Ock Janghoon, Meda Radheesh Sharma, Badrinarayanan Srivathsan, Aluru Neha S, Chandrasekhar Achuth, Barati Farimani Amir
Department of Chemical Engineering, Carnegie Mellon University, 5000 Forbes Avenue, Pittsburgh, Pennsylvania 15213, United States.
Department of Chemical and Biomolecular Engineering, University of Nebraska─Lincoln, Lincoln, Nebraska 68588, United States.
J Chem Inf Model. 2026 Feb 23;66(4):2055-2068. doi: 10.1021/acs.jcim.5c02454. Epub 2026 Feb 9.
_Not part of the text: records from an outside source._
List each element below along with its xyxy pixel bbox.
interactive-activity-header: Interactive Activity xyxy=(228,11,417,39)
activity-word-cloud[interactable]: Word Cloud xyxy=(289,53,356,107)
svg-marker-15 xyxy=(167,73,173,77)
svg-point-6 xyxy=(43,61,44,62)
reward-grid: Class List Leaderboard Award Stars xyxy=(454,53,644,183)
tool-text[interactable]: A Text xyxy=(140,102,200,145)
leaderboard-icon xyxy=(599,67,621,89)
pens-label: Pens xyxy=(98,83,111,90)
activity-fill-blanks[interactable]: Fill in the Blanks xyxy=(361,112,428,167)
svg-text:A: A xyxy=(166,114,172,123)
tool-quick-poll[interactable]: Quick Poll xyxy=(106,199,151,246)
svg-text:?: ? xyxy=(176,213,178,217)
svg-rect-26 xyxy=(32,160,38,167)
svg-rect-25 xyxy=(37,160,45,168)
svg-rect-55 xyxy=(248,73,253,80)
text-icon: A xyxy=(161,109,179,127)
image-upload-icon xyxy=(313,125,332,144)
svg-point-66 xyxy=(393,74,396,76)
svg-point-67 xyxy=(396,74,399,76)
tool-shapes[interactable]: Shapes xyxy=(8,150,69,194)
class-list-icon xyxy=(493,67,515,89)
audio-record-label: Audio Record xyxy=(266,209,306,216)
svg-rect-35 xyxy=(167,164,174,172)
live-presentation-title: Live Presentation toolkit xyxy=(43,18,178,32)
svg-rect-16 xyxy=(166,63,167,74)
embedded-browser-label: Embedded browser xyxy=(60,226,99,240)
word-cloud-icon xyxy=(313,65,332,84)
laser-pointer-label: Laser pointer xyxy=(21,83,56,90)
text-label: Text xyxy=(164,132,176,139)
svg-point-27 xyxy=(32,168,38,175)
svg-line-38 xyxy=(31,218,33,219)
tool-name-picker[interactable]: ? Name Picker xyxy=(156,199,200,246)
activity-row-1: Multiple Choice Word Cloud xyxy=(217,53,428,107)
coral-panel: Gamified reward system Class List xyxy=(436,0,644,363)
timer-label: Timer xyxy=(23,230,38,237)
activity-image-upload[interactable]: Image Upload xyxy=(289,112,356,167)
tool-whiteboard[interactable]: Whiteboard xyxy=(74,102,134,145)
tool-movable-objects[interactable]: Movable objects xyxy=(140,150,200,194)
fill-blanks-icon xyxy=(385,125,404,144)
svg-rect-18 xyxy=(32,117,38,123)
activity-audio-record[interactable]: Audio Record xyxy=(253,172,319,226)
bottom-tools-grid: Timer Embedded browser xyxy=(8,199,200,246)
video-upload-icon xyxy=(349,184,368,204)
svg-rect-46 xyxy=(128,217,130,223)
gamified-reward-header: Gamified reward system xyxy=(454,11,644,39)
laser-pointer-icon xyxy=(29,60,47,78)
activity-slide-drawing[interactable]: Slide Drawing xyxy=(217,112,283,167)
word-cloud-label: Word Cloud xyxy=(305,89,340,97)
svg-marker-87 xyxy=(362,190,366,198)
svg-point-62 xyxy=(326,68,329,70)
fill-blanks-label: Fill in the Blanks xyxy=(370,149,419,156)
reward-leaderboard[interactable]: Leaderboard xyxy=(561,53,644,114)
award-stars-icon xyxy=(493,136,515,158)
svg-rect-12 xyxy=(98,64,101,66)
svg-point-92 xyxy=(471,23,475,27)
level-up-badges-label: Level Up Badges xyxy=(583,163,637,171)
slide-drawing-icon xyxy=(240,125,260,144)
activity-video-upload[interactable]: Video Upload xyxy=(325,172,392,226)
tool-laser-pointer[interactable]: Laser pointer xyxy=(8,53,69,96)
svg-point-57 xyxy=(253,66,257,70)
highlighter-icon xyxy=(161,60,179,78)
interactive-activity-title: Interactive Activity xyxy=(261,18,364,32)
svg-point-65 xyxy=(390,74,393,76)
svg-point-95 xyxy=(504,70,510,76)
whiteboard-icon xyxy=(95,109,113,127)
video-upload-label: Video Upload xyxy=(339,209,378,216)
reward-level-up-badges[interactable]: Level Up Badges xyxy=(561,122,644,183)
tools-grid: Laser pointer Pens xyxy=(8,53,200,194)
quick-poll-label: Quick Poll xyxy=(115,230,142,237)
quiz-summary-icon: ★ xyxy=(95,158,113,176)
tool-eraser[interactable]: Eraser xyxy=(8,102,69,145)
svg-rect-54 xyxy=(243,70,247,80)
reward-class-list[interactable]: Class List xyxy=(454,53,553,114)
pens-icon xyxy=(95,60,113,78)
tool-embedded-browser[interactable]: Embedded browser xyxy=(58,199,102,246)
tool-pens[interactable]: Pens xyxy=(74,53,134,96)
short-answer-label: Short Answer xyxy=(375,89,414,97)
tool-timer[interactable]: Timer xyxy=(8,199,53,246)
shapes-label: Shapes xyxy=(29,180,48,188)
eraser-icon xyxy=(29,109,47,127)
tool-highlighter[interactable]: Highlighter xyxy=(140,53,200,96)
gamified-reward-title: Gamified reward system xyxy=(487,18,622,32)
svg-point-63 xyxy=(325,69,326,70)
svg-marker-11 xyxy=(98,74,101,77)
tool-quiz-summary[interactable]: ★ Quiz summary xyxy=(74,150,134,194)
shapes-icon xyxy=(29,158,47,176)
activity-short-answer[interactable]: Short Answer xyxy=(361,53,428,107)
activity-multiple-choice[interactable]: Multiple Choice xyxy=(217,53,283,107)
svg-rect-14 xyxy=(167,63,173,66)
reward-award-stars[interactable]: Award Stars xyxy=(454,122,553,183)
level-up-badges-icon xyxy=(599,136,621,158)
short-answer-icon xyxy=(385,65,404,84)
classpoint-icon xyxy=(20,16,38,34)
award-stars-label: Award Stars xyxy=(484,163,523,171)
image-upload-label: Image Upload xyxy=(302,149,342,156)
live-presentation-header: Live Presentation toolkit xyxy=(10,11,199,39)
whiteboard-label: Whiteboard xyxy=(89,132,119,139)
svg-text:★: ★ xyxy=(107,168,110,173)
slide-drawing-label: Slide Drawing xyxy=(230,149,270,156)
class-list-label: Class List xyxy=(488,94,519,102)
We present a modular framework powered by large language models (LLMs) that automates and streamlines key tasks across the early stage computational drug discovery pipeline. By combining LLM reasoning with domain-specific tools, the framework performs biomedical data retrieval, literature-grounded question answering via retrieval-augmented generation, molecular generation, multiproperty prediction, property-aware molecular refinement, and 3D protein-ligand structure generation. The agent autonomously retrieves relevant biomolecular information, including FASTA sequences, SMILES representations, and literature, and answers mechanistic questions with improved contextual accuracy compared to standard LLMs. It then generates chemically diverse seed molecules and predicted 75 properties, including ADMET-related and general physicochemical descriptors, which guids iterative molecular refinement. Across two refinement rounds, the number of molecules with QED >0.6 increased from 34 to 55. The number of molecules satisfying empirical drug-likeness filters also rose; for example, compliance with the Ghose filter increased from 32 to 55 within a pool of 100 molecules. The framework also employed Boltz-2 to generate 3D protein-ligand complexes and provide rapid binding affinity estimates for candidate compounds. These results demonstrate that the approach effectively supports molecular screening, prioritization, and structure evaluation. Its modular design enables flexible integration of evolving tools and models, providing a scalable foundation for AI-assisted therapeutic discovery.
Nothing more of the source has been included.